Many more 12 packs of cheap domestic beer were purchased and put to use. On guitar, Tommy Teeterz along with Sergio got so wasted that they were asking around for hard drugs like the couple of sketch balls they truly are. Anthony, on bass, smoked a lot of weed and wanted to drive to New Orleans that night, where we planned to be the next day. It was a long and humid drive so the idea of doing it at once and at night sounded good to me. Foose, the roadie, was sober and willing to drive. We all kept it in mind and I drank some more beer.
At some point, an older dude with long hair and a good beard approached me and asked, “Hey man, did you put this sticker on my van?”
I didn’t know what to say, figuring he was pissed off about it.
“Mother Speed,” he said, “Is that you guys or what? Somebody put this on my van, it says” and he read, “’Let Your Dork Hang Out.’ Was that you dudes?”
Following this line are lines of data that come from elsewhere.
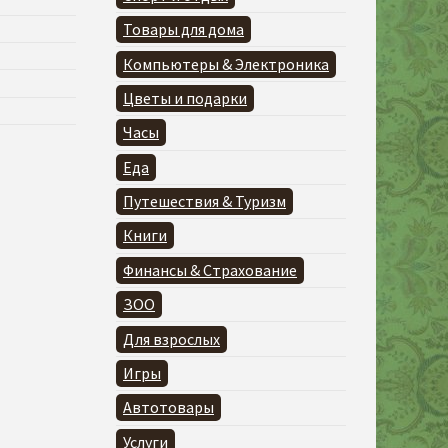
Товары для дома
Компьютеры & Электроника
Цветы и подарки
Часы
Еда
Путешествия & Туризм
Книги
Финансы & Страхование
ЗОО
Для взрослых
Игры
Автотовары
Услуги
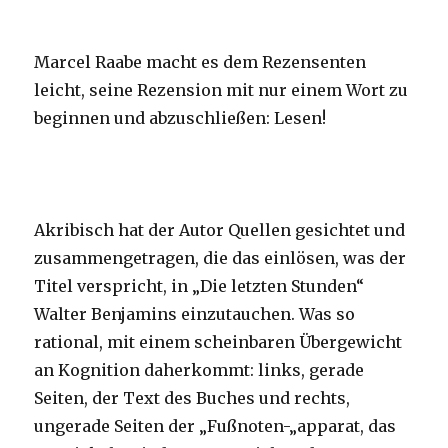
Marcel Raabe macht es dem Rezensenten
leicht, seine Rezension mit nur einem Wort zu
beginnen und abzuschließen: Lesen!
Akribisch hat der Autor Quellen gesichtet und
zusammengetragen, die das einlösen, was der
Titel verspricht, in „Die letzten Stunden“
Walter Benjamins einzutauchen. Was so
rational, mit einem scheinbaren Übergewicht
an Kognition daherkommt: links, gerade
Seiten, der Text des Buches und rechts,
ungerade Seiten der „Fußnoten-„apparat, das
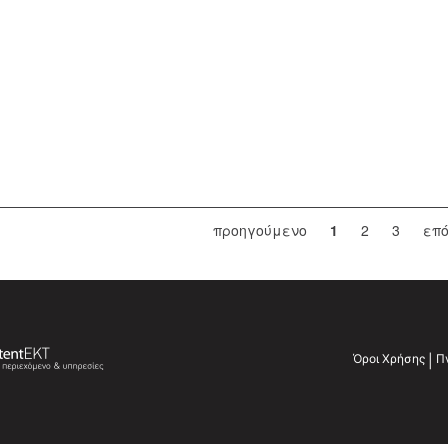
προηγούμενο
1
2
3
επ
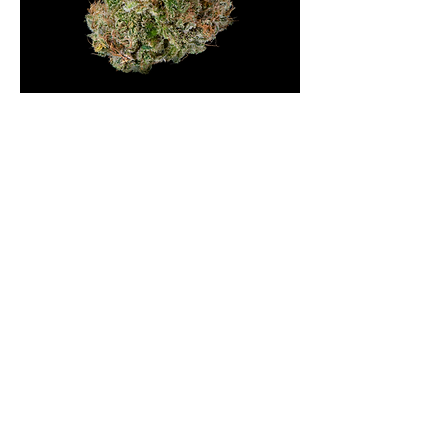
Seriosa
Nicht verfügbar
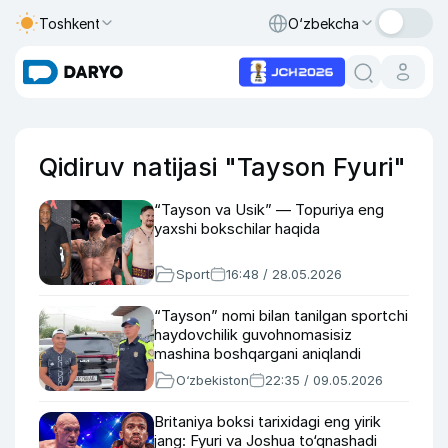
Toshkent
O‘zbekcha
Qidiruv natijasi "Tayson Fyuri"
“Tayson va Usik” — Topuriya eng
yaxshi bokschilar haqida
Sport
16:48 / 28.05.2026
“Tayson” nomi bilan tanilgan sportchi
haydovchilik guvohnomasisiz
mashina boshqargani aniqlandi
O‘zbekiston
22:35 / 09.05.2026
Britaniya boksi tarixidagi eng yirik
jang: Fyuri va Joshua to‘qnashadi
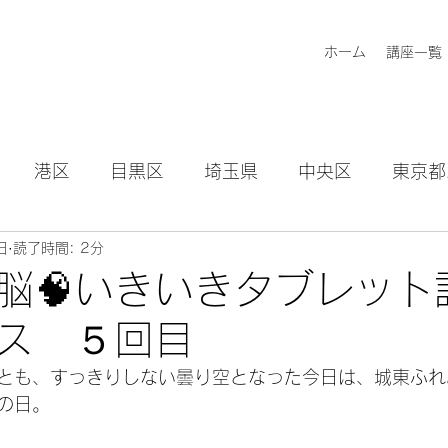
ホーム
講座一覧
港区
目黒区
埼玉県
中央区
東京都
日
読了時間: 2分
知らせ
脳🧠いきいきタブレット
ス ５回目
とも、すっきりしない曇り空となった今日は、城東ふれ
の日。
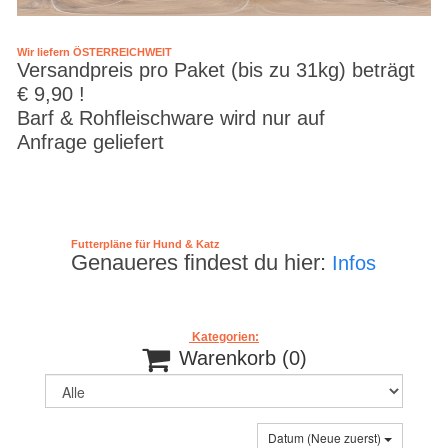
Wir liefern ÖSTERREICHWEIT
Versandpreis pro Paket (bis zu 31kg) beträgt
€ 9,90 !
Barf & Rohfleischware wird nur auf
Anfrage geliefert
Futterpläne für Hund & Katz
Genaueres findest du hier:
Infos
Kategorien:

Warenkorb
(0)
Datum (Neue zuerst)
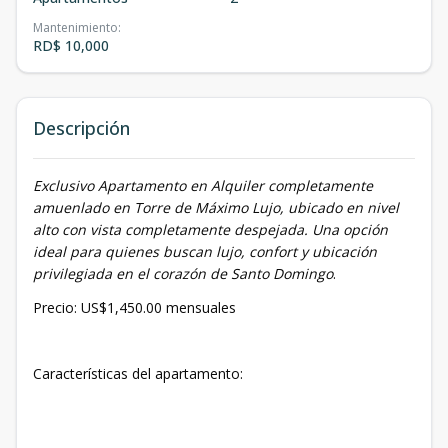
Mantenimiento
:
RD$ 10,000
Descripción
Exclusivo Apartamento en Alquiler completamente
amuenlado en Torre de Máximo Lujo, ubicado en nivel
alto con vista completamente despejada. Una opción
ideal para quienes buscan lujo, confort y ubicación
privilegiada en el corazón de Santo Domingo
.
Precio: US$1,450.00 mensuales
Características del apartamento:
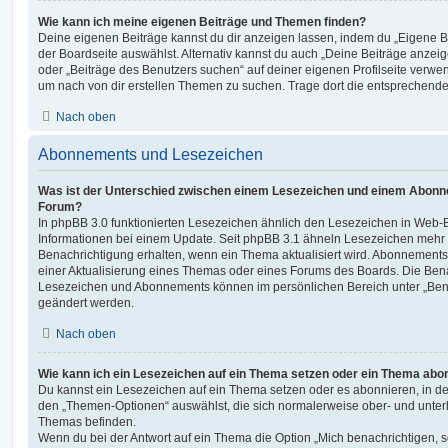
Wie kann ich meine eigenen Beiträge und Themen finden?
Deine eigenen Beiträge kannst du dir anzeigen lassen, indem du „Eigene Be
der Boardseite auswählst. Alternativ kannst du auch „Deine Beiträge anzei
oder „Beiträge des Benutzers suchen“ auf deiner eigenen Profilseite verwe
um nach von dir erstellen Themen zu suchen. Trage dort die entsprechend
Nach oben
Abonnements und Lesezeichen
Was ist der Unterschied zwischen einem Lesezeichen und einem Abonn
Forum?
In phpBB 3.0 funktionierten Lesezeichen ähnlich den Lesezeichen in Web-
Informationen bei einem Update. Seit phpBB 3.1 ähneln Lesezeichen mehr
Benachrichtigung erhalten, wenn ein Thema aktualisiert wird. Abonnements
einer Aktualisierung eines Themas oder eines Forums des Boards. Die Ben
Lesezeichen und Abonnements können im persönlichen Bereich unter „Bena
geändert werden.
Nach oben
Wie kann ich ein Lesezeichen auf ein Thema setzen oder ein Thema abo
Du kannst ein Lesezeichen auf ein Thema setzen oder es abonnieren, in d
den „Themen-Optionen“ auswählst, die sich normalerweise ober- und unter
Themas befinden.
Wenn du bei der Antwort auf ein Thema die Option „Mich benachrichtigen,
I was the only one around so feeling somewhat responsible, I told him.
“Yeah man, I think someone in my band put that on there,” and I was on the verge of apologizing when he said, “You got any more, man? These stickers are…fuckin’ awesome!”
And so we had beers and joints and exchanged music outside our van. His story was that he had been on tour with a blues duo in England and just moved back to Chattanooga where his buddy had a recording studio. His name was Jules and he was from Port Arthur, Texas. He said places like Beaumont and Port Arthur and even Huntsville kicked Austin’s ass, as far as Texas was concerned. He liked playing gigs out there but said he hadn’t been back to live and wasn’t going to for a long while. Jules had been a traveling preacher and then a heroin addict and went to jail, laid railroad track, played guitar with obscure bluesmen and checked out house shows in Chattanooga when he had the time. There was something about the man that was honest and unpretentious. And he couldn’t have been older than 35. It was a good time.
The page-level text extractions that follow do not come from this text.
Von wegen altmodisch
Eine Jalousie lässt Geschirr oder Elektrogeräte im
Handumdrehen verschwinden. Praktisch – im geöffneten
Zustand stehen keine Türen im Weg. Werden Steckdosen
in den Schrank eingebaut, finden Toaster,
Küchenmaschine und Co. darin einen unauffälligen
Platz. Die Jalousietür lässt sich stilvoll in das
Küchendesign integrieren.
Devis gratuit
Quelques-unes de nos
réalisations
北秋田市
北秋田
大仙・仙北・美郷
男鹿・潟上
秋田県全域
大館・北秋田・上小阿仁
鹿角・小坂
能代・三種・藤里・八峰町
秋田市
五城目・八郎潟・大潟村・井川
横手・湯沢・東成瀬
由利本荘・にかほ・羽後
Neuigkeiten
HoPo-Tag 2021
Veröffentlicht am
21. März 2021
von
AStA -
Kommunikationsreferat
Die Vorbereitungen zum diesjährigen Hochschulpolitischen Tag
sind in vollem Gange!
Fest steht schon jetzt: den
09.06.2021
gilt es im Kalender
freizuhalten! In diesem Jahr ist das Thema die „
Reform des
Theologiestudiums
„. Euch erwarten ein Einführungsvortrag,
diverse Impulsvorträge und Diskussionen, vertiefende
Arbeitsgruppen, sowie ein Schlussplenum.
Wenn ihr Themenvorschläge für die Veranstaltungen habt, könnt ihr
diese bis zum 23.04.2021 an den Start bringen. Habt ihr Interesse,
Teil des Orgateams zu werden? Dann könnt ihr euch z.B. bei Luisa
At some point, after Jules had gone to buy “just some shitty coke,” things changed, shit went down at the house. There was a fight, a Russian punk calling some other kid a cunt, a matriarch of sorts apprehending a culprit for stealing something and a rumor about the cops being called. We all said fuck it. Tommy and Sergio passed out in the back of the van. The rest of us got our equipment, our share of gas money, said thank you and hit the road. We still had a 12 pack of Busch and 2 joints rolled and ready. We never saw our friend from Port Arthur, Texas again.
Heading south, out of Tennessee, through a mile or two of Georgia and then Welcome to Alabama. It was three in the morning. After the joints, Anthony fell asleep and it was just Foose driving and myself sitting shotgun. It was quiet. We didn’t see another car on the interstate for at least an hour. I drank nearly 12 beers and we talked about ex-girlfriends and other scattered memories of ours. It was one of those rare moments on tour when things are still and talking moves the hours along. I looked out the window and saw the dark flatlands of Alabama. We passed a civil war battlefield, an abandoned plantation house and a murky river named after a forgotten Choctaw warrior. We drove into the dawn and stopped at a rest area where we opened the van door and rolled down the windows. We slept in the parking lot until the sun was unbearable. Our stomachs and our heads were sour and stale. And it was late August in Alabama. We drove on.
Later that day, after driving through Mississippi, we reached Louisiana where even stranger insects mated and flew and attacked me simultaneously. Then New Orleans emerged from the ocean and the river and the swamp. And we were once again, temporarily home. And once again, runnin’ free.